Despite the potential of exhaled-breath analysis of volatile organic compounds to diagnose lung cancer, clinical implementation has not been realized partly due to the lack of validation studies.
This study addressed two questions: 1) Can we simultaneously train and validate a prediction model to distinguish non-small cell lung cancer (NSCLC) patients from non-lung cancer subjects based on exhaled-breath patterns? 2) Does addition of clinical variables to exhaled-breath data improve the diagnosis of lung cancer?
In this multicentre study, subjects with NSCLC and control subjects, performed a measurement of 5 minutes of breathing in the Aeonose™. A training cohort was used for developing a prediction model based on breath data, whereas a blinded cohort was used for validation. Multivariable logistic regression analysis was performed including breath data and clinical variables, where the formula and cut-off value for the probability of lung cancer were applied on the validation data.

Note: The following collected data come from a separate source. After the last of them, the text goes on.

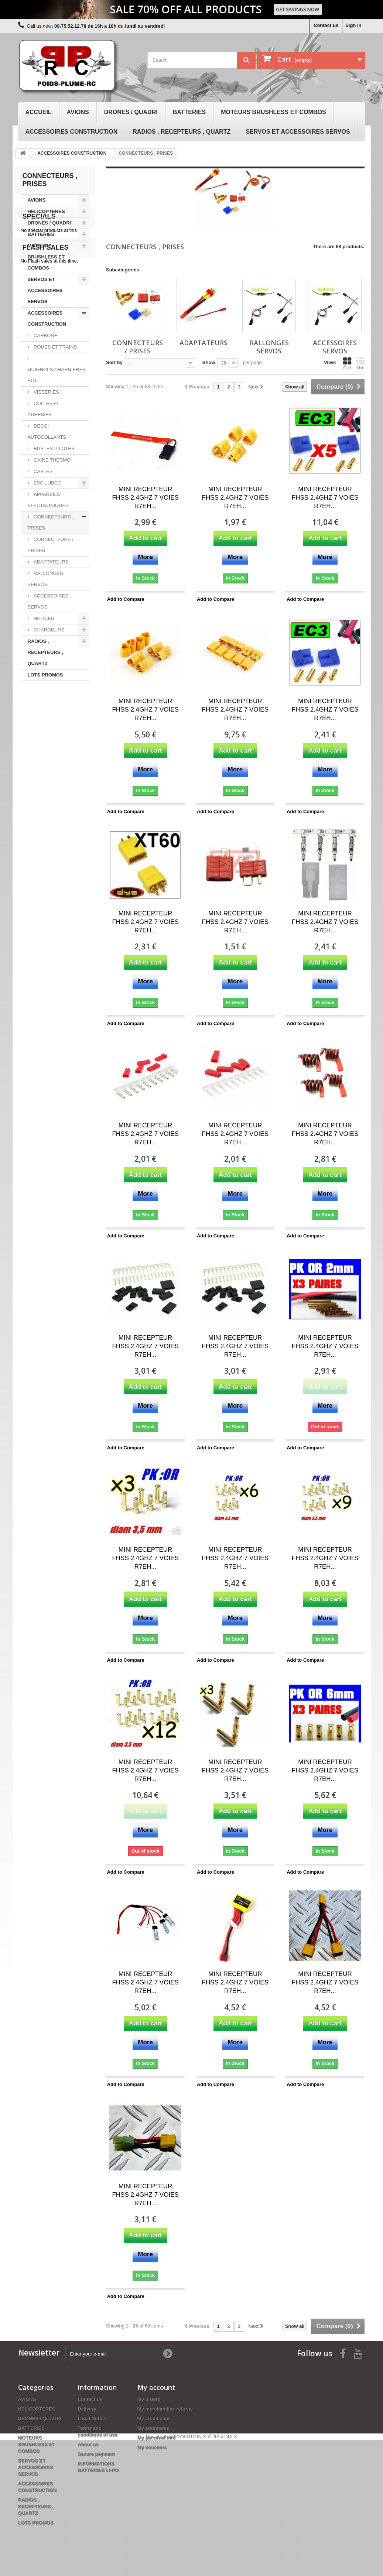 This screenshot has height=2576, width=383. I want to click on List, so click(360, 363).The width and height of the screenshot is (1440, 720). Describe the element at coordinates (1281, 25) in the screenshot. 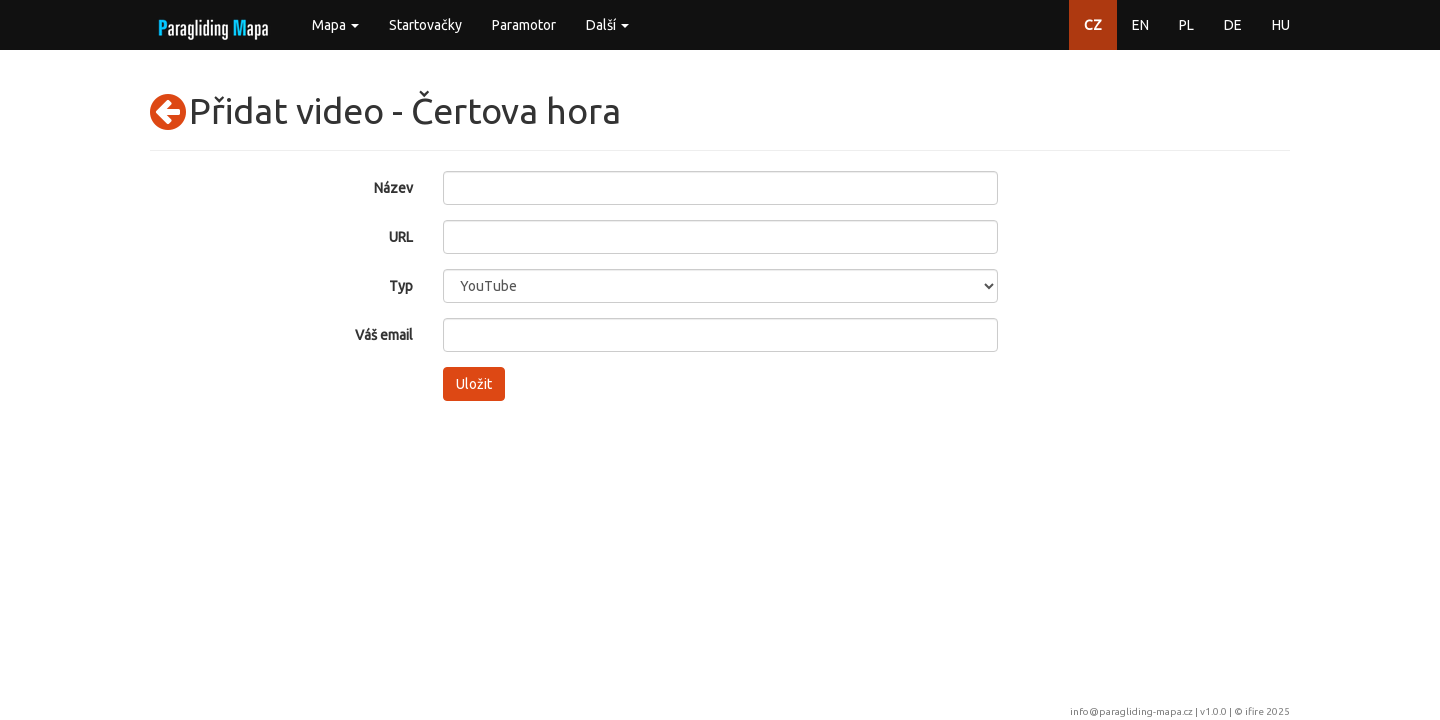

I see `HU` at that location.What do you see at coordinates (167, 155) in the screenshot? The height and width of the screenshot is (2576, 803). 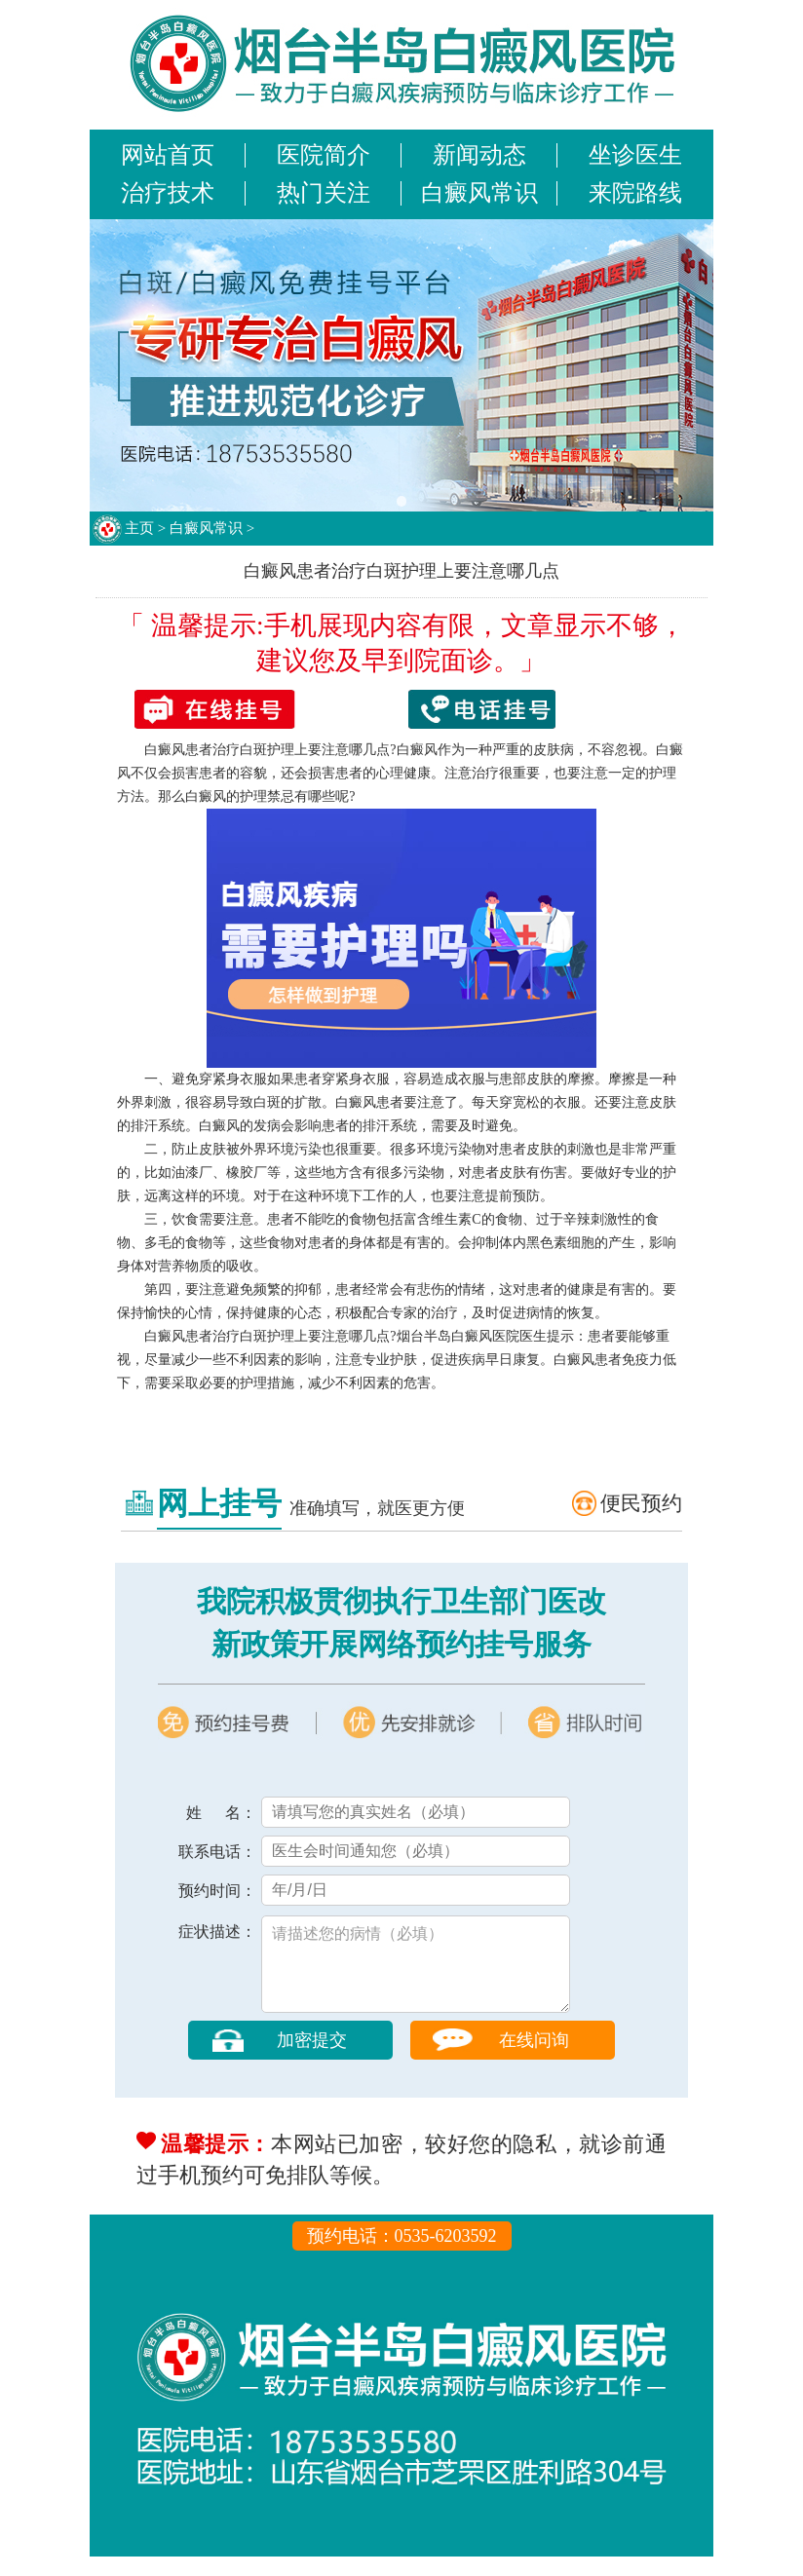 I see `网站首页` at bounding box center [167, 155].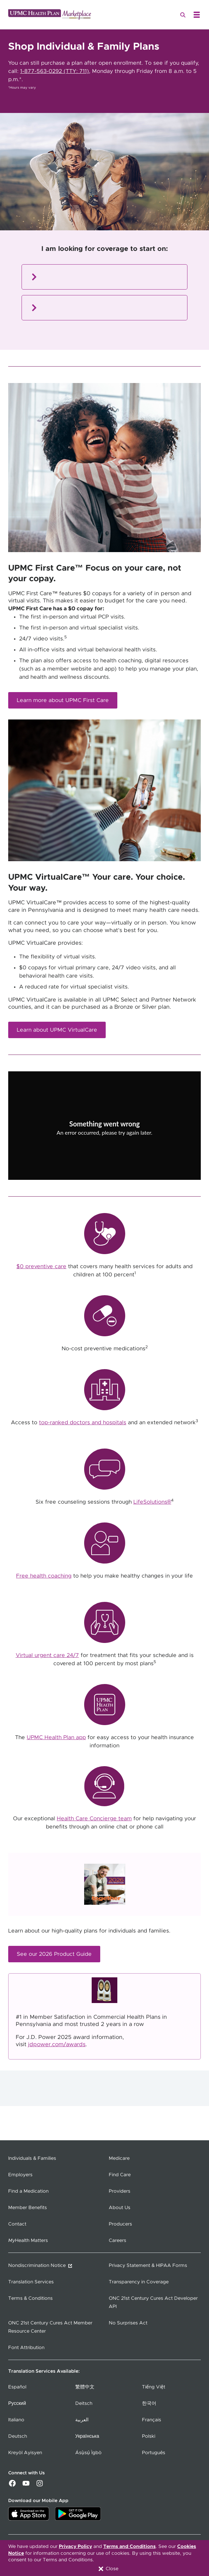  I want to click on [Search], so click(183, 15).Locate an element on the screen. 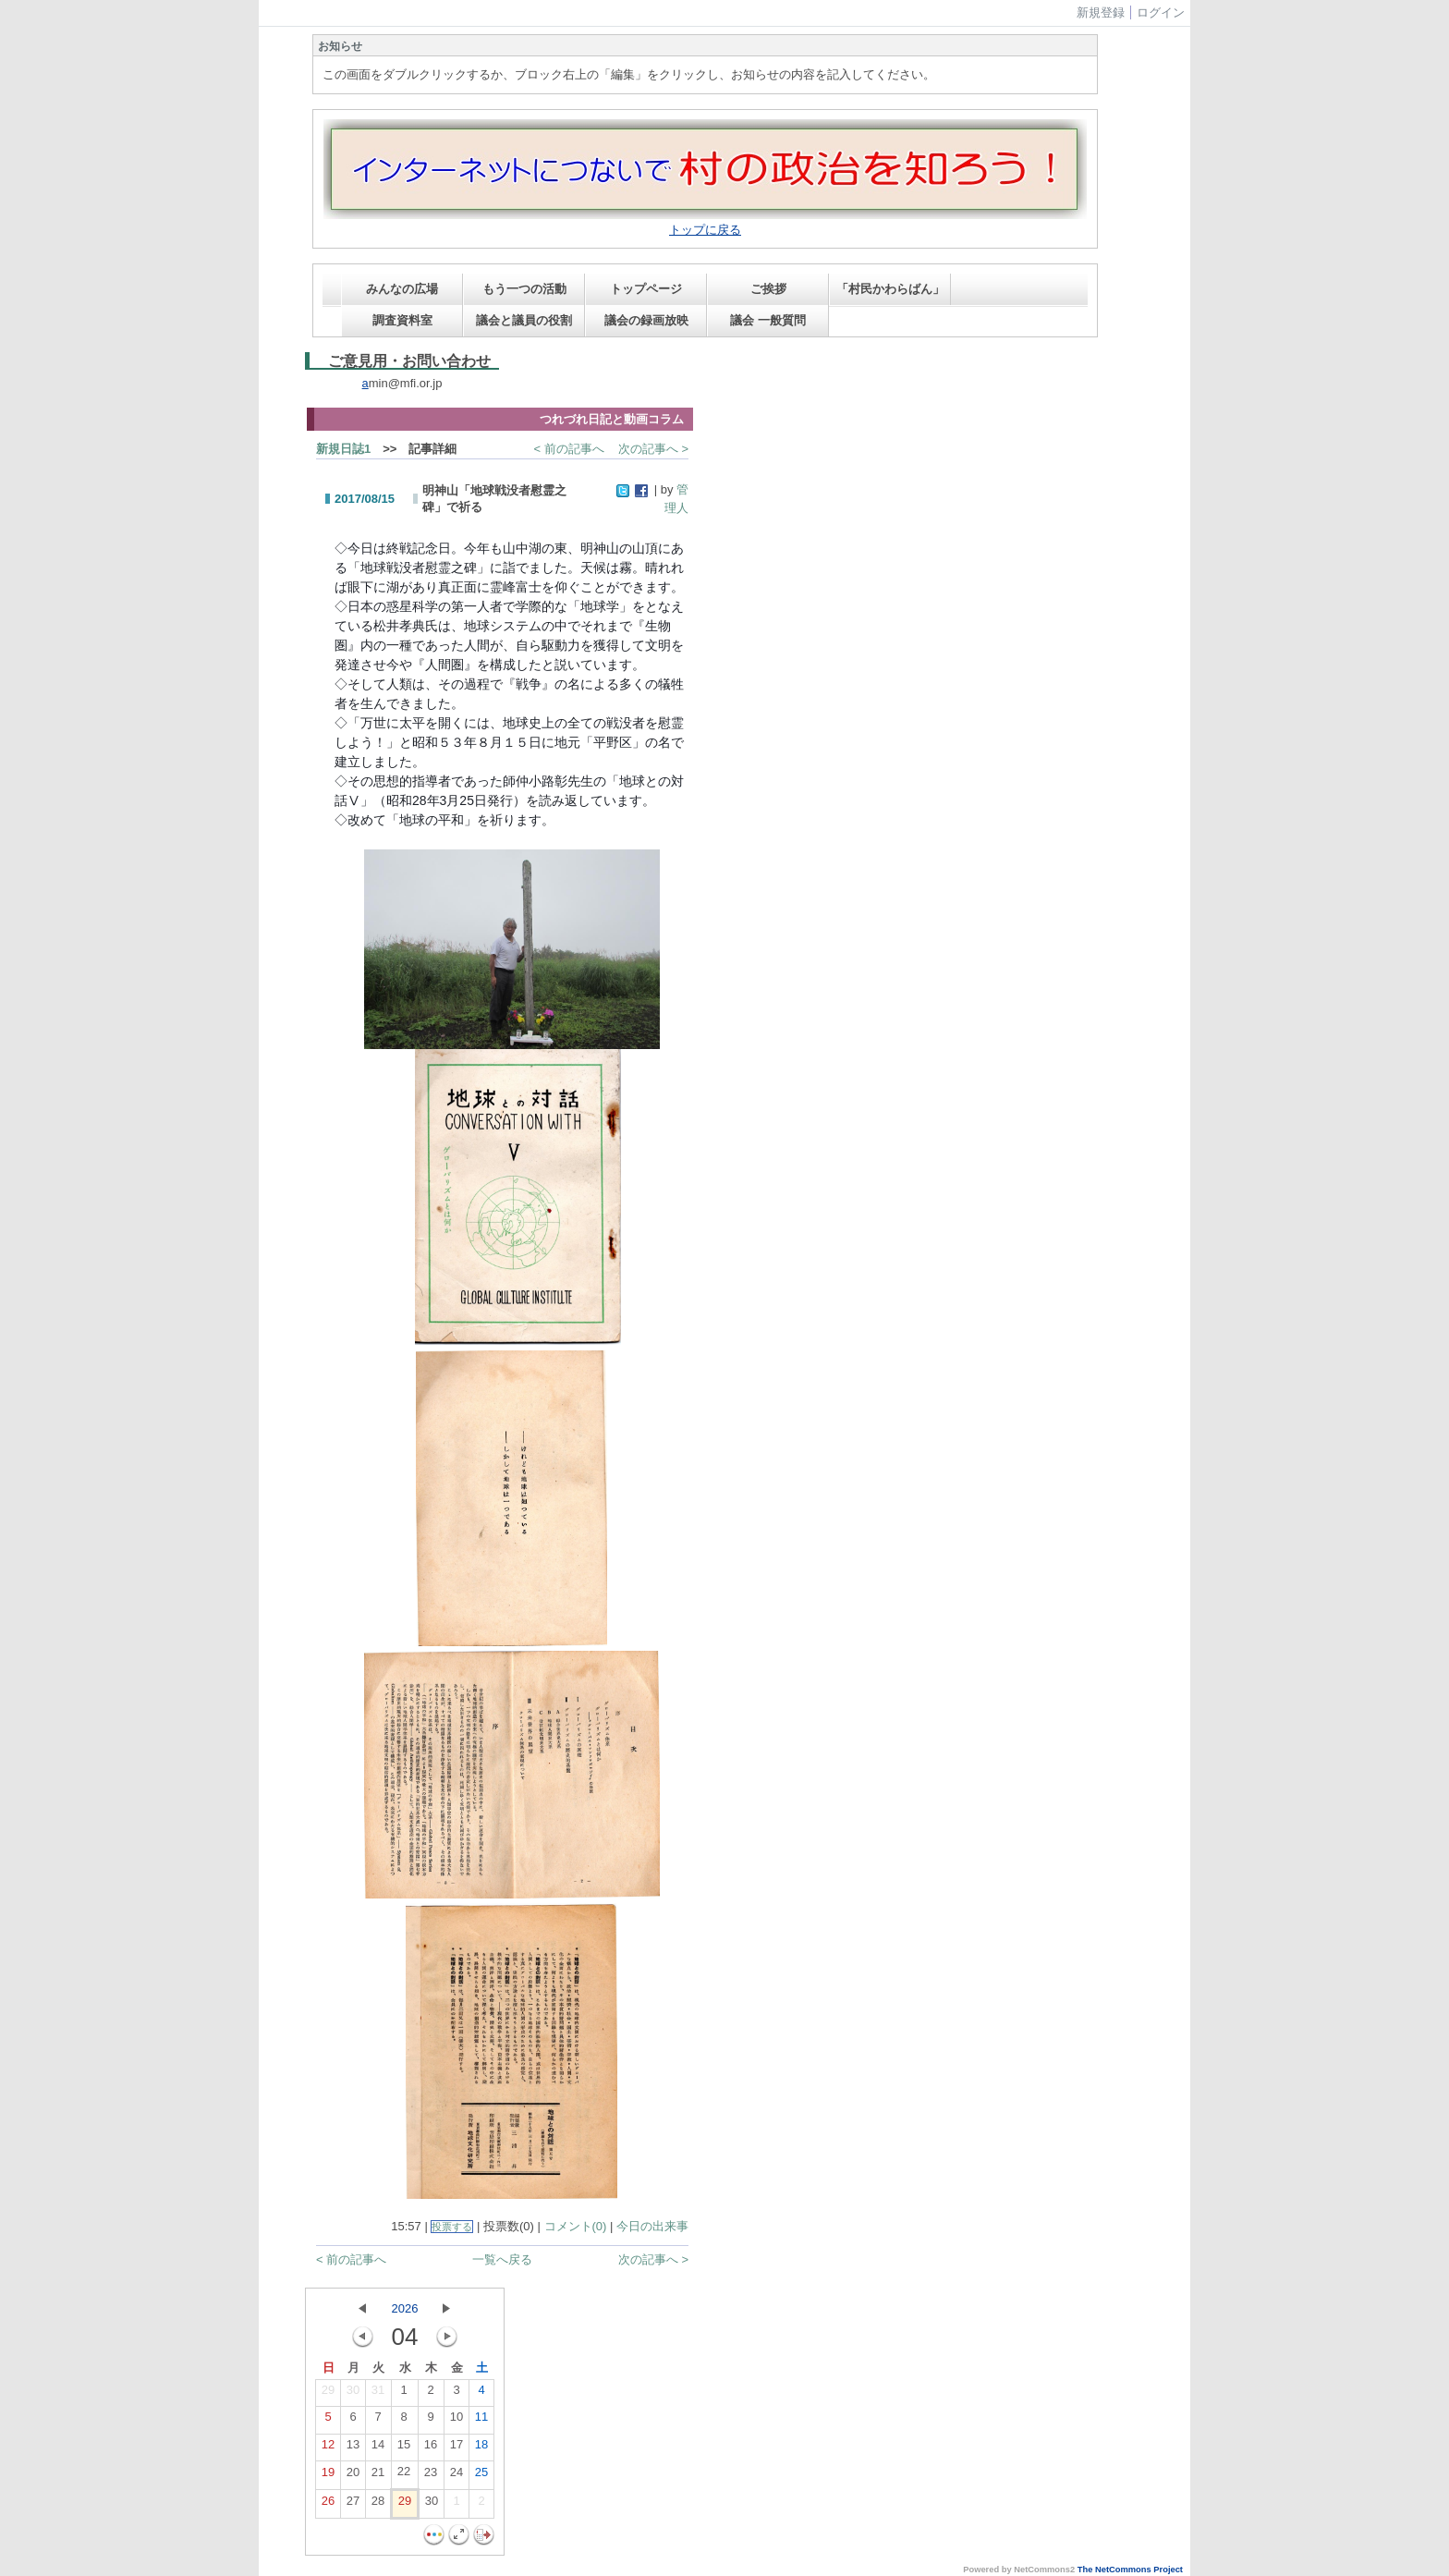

376 Subjects formed the training, and 199 subjects formed the validation set. The full training model, including clinical parameters and breath data showed, at a cut-off probability of 16% for lung cancer, a sensitivity of 95%, specificity of 51%, a negative predictive value (NPV) of 94% with an area under the receiver operating characteristic curve (AUC) of 0.87. Performance of the prediction model on the validation cohort showed corresponding results with a sensitivity of 95%, specificity of 49%, NPV of 94%, and an AUC of 0.86.
Combining exhaled-breath data and clinical variables in a multicentre, multi-device validation study can adequately distinguish lung cancer patients from subjects without lung cancer in a non-invasive manner. This study paves the way to implement exhaled-breath analysis in the daily practice of diagnosing lung cancer.
The Netherlands Trial Register, NL7025.